**DATA EXTRACT**
= = = =
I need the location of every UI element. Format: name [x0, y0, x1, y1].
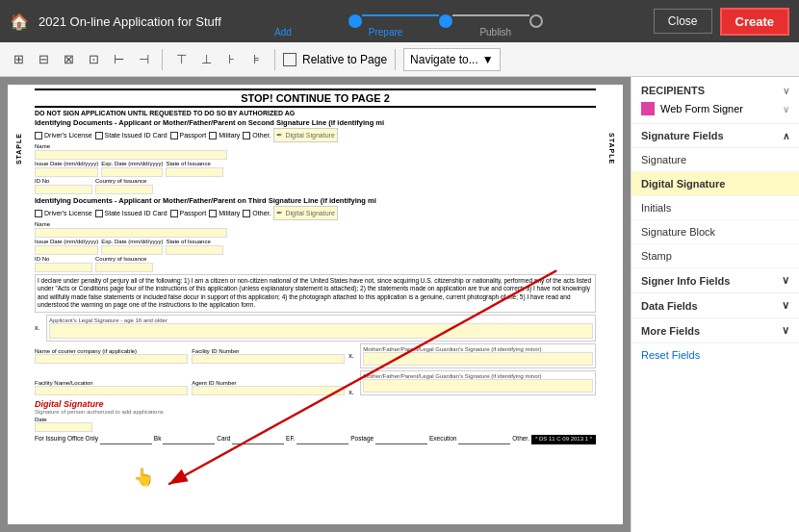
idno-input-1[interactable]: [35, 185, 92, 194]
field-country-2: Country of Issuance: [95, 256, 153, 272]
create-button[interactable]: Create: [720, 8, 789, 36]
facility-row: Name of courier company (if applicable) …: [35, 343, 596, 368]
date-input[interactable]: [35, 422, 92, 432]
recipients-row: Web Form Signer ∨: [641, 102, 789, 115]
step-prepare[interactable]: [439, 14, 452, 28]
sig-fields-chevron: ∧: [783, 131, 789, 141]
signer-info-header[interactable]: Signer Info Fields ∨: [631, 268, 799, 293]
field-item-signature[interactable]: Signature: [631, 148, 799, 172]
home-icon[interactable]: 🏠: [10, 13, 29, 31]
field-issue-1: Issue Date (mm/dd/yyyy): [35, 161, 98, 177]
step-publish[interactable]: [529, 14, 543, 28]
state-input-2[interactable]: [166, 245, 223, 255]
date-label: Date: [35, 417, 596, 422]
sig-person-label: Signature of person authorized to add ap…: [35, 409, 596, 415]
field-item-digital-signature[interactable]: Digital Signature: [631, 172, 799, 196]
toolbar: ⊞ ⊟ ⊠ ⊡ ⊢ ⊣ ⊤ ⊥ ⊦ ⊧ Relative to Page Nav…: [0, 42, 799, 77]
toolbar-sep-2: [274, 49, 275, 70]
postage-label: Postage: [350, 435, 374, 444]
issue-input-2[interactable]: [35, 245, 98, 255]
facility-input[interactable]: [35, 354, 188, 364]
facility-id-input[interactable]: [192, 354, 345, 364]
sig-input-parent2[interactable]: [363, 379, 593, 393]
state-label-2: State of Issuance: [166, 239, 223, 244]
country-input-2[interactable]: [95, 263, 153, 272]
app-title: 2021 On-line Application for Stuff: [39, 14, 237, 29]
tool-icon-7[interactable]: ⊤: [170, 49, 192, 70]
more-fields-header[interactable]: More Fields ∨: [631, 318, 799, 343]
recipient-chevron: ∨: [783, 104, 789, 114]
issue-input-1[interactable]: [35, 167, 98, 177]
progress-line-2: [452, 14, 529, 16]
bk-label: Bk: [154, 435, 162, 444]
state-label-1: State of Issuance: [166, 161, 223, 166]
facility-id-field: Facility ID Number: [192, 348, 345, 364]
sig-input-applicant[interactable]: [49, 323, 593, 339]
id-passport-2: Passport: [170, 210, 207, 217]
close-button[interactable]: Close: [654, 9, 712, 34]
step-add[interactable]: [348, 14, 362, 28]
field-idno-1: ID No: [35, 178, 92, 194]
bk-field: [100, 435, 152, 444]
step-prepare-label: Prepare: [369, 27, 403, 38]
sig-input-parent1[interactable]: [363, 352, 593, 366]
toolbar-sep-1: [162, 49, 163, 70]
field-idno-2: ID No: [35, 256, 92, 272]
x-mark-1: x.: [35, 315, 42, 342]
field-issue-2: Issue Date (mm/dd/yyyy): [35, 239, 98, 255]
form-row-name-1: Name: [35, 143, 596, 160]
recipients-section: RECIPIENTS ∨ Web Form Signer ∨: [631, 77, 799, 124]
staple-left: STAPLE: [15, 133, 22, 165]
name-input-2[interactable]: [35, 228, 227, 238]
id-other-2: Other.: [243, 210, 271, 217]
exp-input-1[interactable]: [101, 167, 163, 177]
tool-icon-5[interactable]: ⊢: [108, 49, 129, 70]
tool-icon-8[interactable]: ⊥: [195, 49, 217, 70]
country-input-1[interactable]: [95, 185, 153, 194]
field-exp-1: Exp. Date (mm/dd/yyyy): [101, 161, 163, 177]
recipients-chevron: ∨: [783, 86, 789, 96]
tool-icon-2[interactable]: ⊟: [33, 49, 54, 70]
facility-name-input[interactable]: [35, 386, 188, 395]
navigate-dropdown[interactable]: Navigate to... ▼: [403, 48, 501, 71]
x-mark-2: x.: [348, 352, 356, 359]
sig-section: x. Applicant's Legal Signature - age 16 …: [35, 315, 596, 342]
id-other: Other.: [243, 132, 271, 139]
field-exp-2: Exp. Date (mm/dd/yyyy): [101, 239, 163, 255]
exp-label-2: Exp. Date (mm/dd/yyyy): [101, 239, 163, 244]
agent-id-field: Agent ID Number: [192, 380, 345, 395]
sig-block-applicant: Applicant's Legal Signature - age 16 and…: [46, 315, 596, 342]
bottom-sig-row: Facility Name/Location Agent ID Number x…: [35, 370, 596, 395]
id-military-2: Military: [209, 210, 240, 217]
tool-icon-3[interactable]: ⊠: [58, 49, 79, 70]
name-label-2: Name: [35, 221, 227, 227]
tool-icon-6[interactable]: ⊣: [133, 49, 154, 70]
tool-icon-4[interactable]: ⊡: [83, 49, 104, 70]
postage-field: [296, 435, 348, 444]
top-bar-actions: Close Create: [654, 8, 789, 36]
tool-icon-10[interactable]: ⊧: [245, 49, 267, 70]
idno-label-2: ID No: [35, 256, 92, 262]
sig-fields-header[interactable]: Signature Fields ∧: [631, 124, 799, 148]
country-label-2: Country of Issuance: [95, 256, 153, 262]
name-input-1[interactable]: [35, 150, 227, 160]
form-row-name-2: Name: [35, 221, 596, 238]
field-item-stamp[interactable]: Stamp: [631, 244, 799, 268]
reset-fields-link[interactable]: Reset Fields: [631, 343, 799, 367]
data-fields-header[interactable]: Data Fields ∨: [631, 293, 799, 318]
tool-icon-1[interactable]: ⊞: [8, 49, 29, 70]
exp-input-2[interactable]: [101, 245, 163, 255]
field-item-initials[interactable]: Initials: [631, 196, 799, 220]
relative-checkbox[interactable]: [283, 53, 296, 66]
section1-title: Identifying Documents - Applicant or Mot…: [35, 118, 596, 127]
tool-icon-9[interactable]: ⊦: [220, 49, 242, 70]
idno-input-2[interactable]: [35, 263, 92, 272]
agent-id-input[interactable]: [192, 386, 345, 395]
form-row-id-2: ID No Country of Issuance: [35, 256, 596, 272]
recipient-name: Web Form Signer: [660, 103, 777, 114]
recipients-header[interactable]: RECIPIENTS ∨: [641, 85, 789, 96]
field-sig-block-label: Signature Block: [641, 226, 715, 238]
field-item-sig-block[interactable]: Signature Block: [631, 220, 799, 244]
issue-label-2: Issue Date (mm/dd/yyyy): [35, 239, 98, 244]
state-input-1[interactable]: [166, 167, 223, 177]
= = = =
**ABOUT THIS TASK**
If a line in the material above holds "postage", copy it.

**WRITTEN SOLUTION**
postage-label: Postage: [350, 435, 374, 444]
postage-field: [296, 435, 348, 444]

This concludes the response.